This is the story of a whole complex. Brookfield place, 250 Vesey st, American Express tower, 225 Liberty st, and now Brookfield Pavilion, compose a same and continuous design.
|Everything started back to the 1970’s, when series of competitions were organized to deal with the plot. Pelli Clarke Pelli architects were finally chosen to design the new complex for the World Financial Center, downtown NYC.|
First intentions were for this place to become a public space. For budget reason, Brookfield became the project leader but this idea of community service is still at play.
After 9/11, the idea of openness and transparency as a cultural reaction to the event became the intent of an architectural landmark. The project under construction eventually served as a mourning place for a lot of people, coming here to honor their loss.
Yesterday October 12th, as an event of the great Archtober, the project team leader Craig Copeland from Pelli Clarke Pelli architects offered us a great tour of the place. A full report of the visit will sure appear on Archtober blog. As a foretaste, here are a few pics and comments.

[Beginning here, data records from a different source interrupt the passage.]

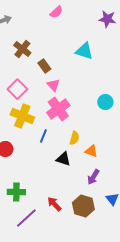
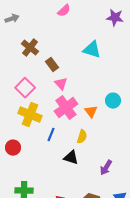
orange triangle: (91, 151) -> (91, 112), moved, turned 32
purple arrow: (93, 177) -> (106, 168), moved

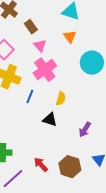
cyan circle: (113, 101) -> (92, 63), size x1.5
orange triangle: (91, 112) -> (70, 37), moved

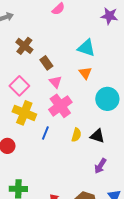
black triangle: (50, 120) -> (97, 136), moved

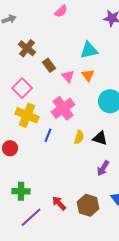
cyan triangle: (86, 48) -> (89, 50), turned -30
pink triangle: (55, 82) -> (68, 76), moved

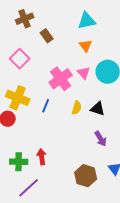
brown cross: (27, 48) -> (25, 19), turned 30
pink triangle: (68, 76) -> (84, 73), moved
yellow cross: (27, 115) -> (18, 98), moved
purple arrow: (103, 168) -> (101, 139), turned -63
red arrow: (59, 203) -> (42, 157), moved, turned 35

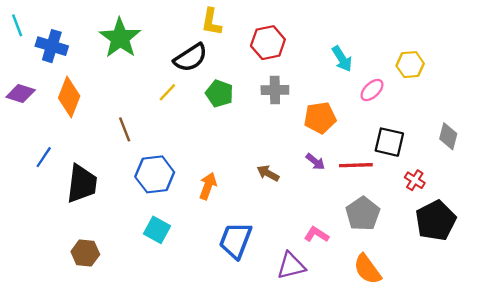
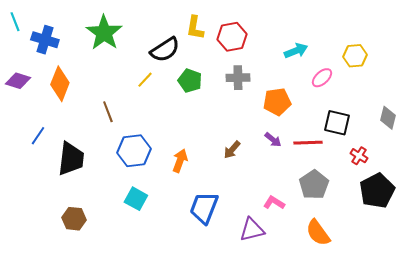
yellow L-shape: (211, 22) -> (195, 28), moved
cyan arrow: (342, 59) -> (296, 51), turned -80
brown arrow: (268, 173) -> (232, 150), turned -78

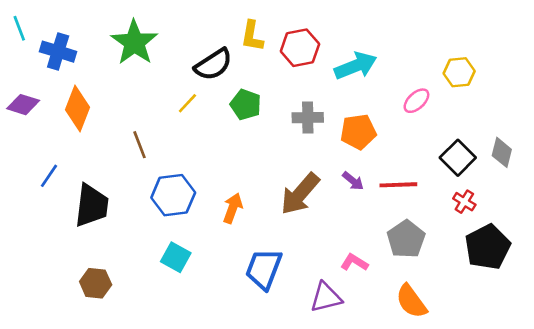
cyan arrow: (296, 51) -> (356, 66), moved, size x1.4
gray cross: (238, 78) -> (308, 118), moved
black square: (337, 123) -> (458, 158), moved, turned 32
brown arrow: (232, 150) -> (300, 194), size x1.8

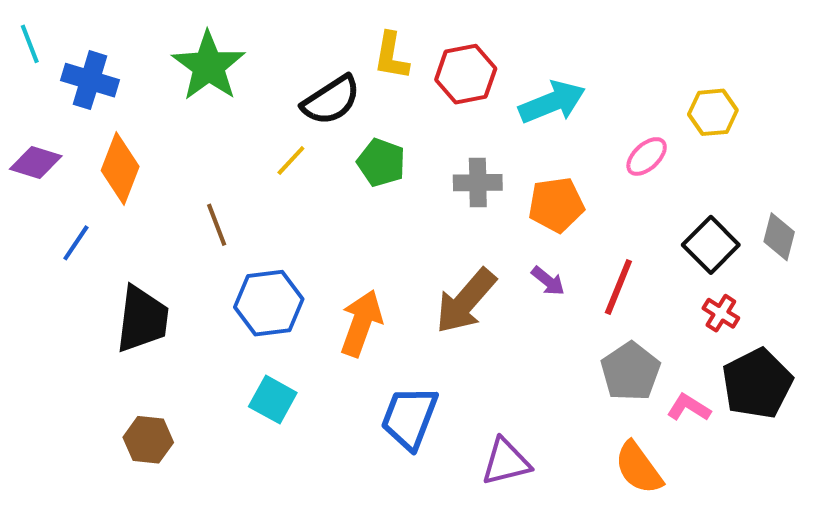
blue line: (49, 176) -> (76, 243), moved
red line: (398, 185) -> (618, 287), turned -66
orange arrow: (233, 208) -> (361, 323), size x1.4
pink L-shape: (354, 262) -> (689, 408), moved

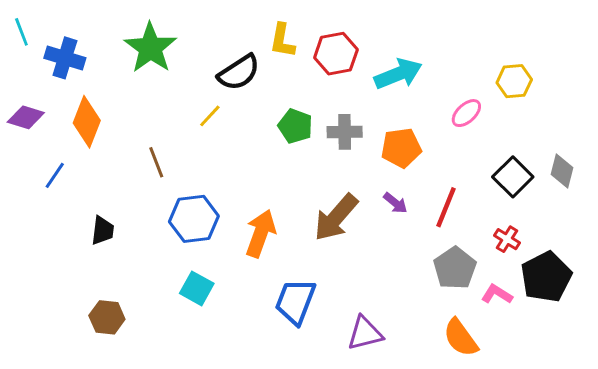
green pentagon: (381, 162) -> (295, 126), moved
red cross: (721, 313) -> (507, 239), moved
black trapezoid: (142, 319) -> (103, 230), size x0.6

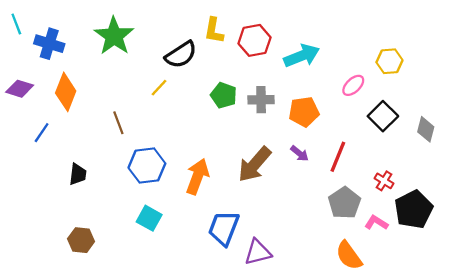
black square: (513, 177) -> (383, 116), moved
purple triangle: (365, 333) -> (258, 252), moved

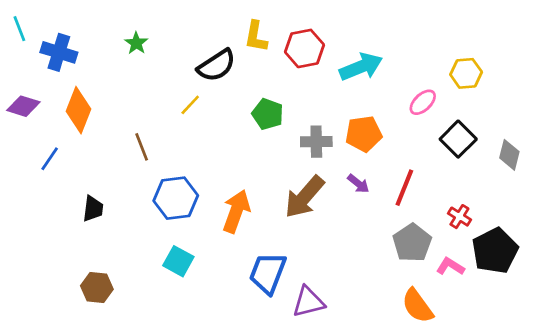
green star: (114, 36) -> (136, 43), size x0.5
gray cross: (261, 100) -> (316, 142), moved

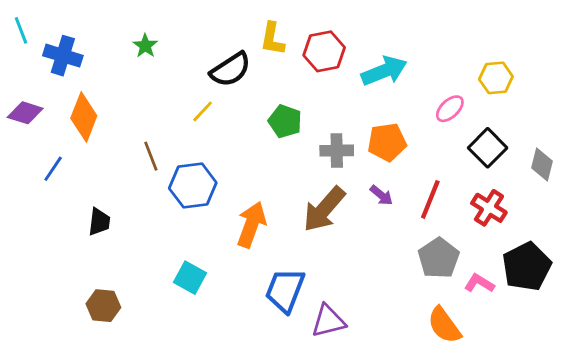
blue hexagon: (176, 198) -> (193, 185), moved
red cross: (459, 217) -> (489, 208), moved, size x1.4

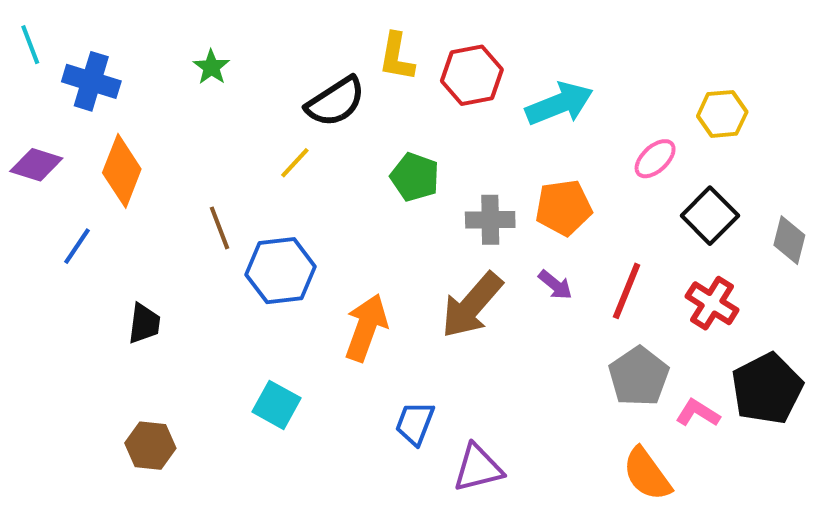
blue trapezoid: (285, 290) -> (415, 423), size x0.7

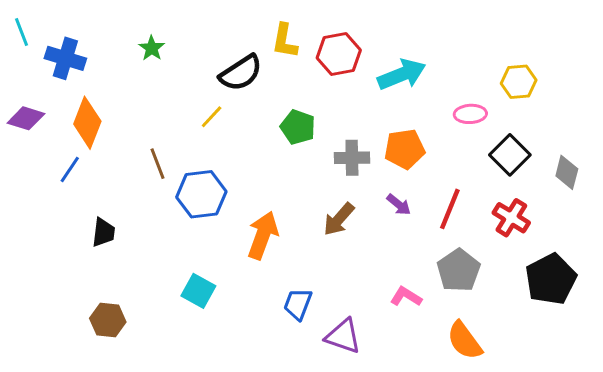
pink ellipse: (655, 159) -> (470, 114), turned 40
blue line: (77, 246) -> (70, 169), moved
brown arrow: (472, 305) -> (339, 219), size x0.7
pink L-shape: (698, 413) -> (406, 297), moved
purple triangle: (478, 468) -> (343, 336), turned 33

The two giant columns are the feature n°1 of the pavilion. The 1st and logical idea was to have simply 4 columns, one at each angle of the pavilion. This was not technically possible to build, as the pavilion is standing right above the World Trade Center bathtub, keeping away Hudson River waters.
Thus only 2 columns were possible at the exact spots where the basket pillars – as they call it – are standing.
The two major hurdles of the project became the architectural expression of the structure and how to build it. This is how a technical constraint became an architectural element of expression and beauty.
The columns are composed of very strong steel tubes, organized in inner and outer bunches, each going in opposite directions. You can see in the pictures above how the columns were built by sections at the workshop, where the structural forces could be precisely controlled, and then assembled on site. The cut from one section to another is purposely slightly shifted from the horizontal circling elements, in order to have a stronger structure and a better finish.
These giant beautiful columns support the roof, which supports the glass curtain wall. The glass façade is literally hung like a curtain by a “point support system”. The glass is made in Germany and presents a very low emission rate, to avoid having too much UV rays coming in.
Still, the openness is an asset for indoor temperature management. In winter the stone on the floor is heated by the sun through the glass and by a heating system underneath.
We then went down to the underground court. The Brookfield pavilion is like a door leading to the tunnel crossing the memorial place underneath. On the other side, the hub (designed by Calatrava and now under construction) will serve the subway.
The height of the pavilion itself was influenced by different constraints:
The main level of the Wolrd Trade Center before 9/11 was up to 20feet above the street level. The majestic stairs of the Battery Park Winter Garden were meant to go from the Hudson River shore level up to the bridge crossing the 9A road. A general willing for the whole neighborhood was to re-assess the main level to the ground level.The stairs were thus considered to be destroyed. But the community stood up and the design was to keep the stairs as they are.
Consequently, the pavilion had to get the minimum height to enable a comfortable space up the stairs. The architects came up with this genuine mezzanine (see section below).
On the other hand, the idea was to see light and sky as you were coming up from the tunnel. You can see on the section below that the height of the pavilion enables this additional glass stripe behind the column.
All in all, this design is a jewelry: a structural feat, a meaningful architectural, a functional bridge. Thanks again to Craig Copeland for the tour and to Pelli Clarke Pelli for the story of Brookfield Place, an ongoing design.